Software & Data Management
MicralControl™ software provides intuitive workflow management—from sample registration and method selection to real-time spectral visualization and report generation. All spectra are stored in HDF5 format with embedded metadata (instrument configuration, environmental conditions, operator notes). Quantitative results export as CSV or PDF with customizable templates compliant with feed formulation databases (e.g., NRC, CNCPS). Software supports 21 CFR Part 11–ready user authentication, electronic signatures, and immutable audit logs. Optional cloud synchronization enables centralized data aggregation across multi-site operations while preserving local data sovereignty.
Applications
- Routine mineral profiling of incoming forage lots to adjust ration formulations in real time—reducing over-supplementation of Ca, P, or trace minerals by up to 18% (based on peer-reviewed field trials in Nordic dairy cooperatives).
- Supporting precision feeding programs by tracking seasonal variation in K and Na content of pasture grasses—critical for preventing hypomagnesaemia in lactating cattle.
- Validating efficacy of soil amendment strategies (e.g., boron or zinc foliar sprays) through longitudinal leaf-tissue screening without destructive harvesting.
- Enabling feed mill QC teams to verify mineral premix uniformity in compound feeds prior to packaging—replacing slower, offline ICP-OES checks.
- Facilitating research-grade studies on mineral bioavailability in novel forage species, with spectral libraries extensible via supervised machine learning (PLS-R, SVM).
FAQ
Does Micral require daily recalibration with certified reference materials?
No—factory-calibrated spectral models are matrix-specific and drift-compensated via internal reference lines (e.g., Fe I at 371.99 nm). Routine verification uses a single NIST-traceable forage CRM every 24 hours.
Can Micral analyze frozen or high-moisture silage directly?
Yes—samples are analyzed in ambient air without vacuum or inert gas purge.

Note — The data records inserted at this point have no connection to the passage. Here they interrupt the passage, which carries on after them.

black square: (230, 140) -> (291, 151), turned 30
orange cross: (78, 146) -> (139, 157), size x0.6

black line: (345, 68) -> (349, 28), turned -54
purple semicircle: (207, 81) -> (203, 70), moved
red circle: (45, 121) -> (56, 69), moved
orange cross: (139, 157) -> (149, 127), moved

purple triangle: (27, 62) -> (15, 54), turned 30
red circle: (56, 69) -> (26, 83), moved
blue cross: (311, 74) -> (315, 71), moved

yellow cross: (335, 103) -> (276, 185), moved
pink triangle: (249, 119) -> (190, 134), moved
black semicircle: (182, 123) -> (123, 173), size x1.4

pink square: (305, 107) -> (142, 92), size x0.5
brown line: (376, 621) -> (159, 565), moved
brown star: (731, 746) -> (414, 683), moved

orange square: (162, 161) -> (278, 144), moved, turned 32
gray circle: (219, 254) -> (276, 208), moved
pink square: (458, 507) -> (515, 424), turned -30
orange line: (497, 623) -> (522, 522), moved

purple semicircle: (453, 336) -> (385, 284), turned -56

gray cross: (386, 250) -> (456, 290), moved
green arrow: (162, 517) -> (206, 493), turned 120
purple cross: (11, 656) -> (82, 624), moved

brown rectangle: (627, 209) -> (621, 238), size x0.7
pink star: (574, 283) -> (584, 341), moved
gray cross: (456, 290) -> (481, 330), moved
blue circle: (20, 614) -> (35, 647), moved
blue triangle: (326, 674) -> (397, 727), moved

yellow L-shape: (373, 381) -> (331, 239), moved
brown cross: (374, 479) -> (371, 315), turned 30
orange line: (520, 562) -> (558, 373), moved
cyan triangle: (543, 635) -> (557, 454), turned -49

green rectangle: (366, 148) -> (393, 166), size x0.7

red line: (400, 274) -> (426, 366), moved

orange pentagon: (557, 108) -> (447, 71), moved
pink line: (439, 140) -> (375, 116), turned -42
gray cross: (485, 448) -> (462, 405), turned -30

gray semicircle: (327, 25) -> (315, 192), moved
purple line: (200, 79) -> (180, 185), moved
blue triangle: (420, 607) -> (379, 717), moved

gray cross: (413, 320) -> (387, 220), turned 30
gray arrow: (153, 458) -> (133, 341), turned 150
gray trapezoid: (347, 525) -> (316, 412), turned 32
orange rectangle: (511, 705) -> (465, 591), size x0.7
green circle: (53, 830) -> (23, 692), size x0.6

Surface moisture is accommodated by adaptive plasma ignition delay and gated detection windows.
Is spectral data export compatible with third-party chemometrics platforms?
Yes—raw spectra (.h5), processed intensity tables (.csv), and metadata (.json) are fully accessible for import into MATLAB, Python (scikit-learn), or Unscrambler.
What maintenance is required beyond routine lens cleaning?
Annual spectrometer wavelength validation and laser energy monitoring are recommended; no consumables (e.g., torches, nebulizers, or electrodes) are used.
How does Micral handle heterogeneity in chopped forage samples?
The auto-sampler rotates each sample during ablation, and the system acquires ≥5 independent micro-plasma spectra per sample—statistical averaging improves representativeness versus single-point techniques.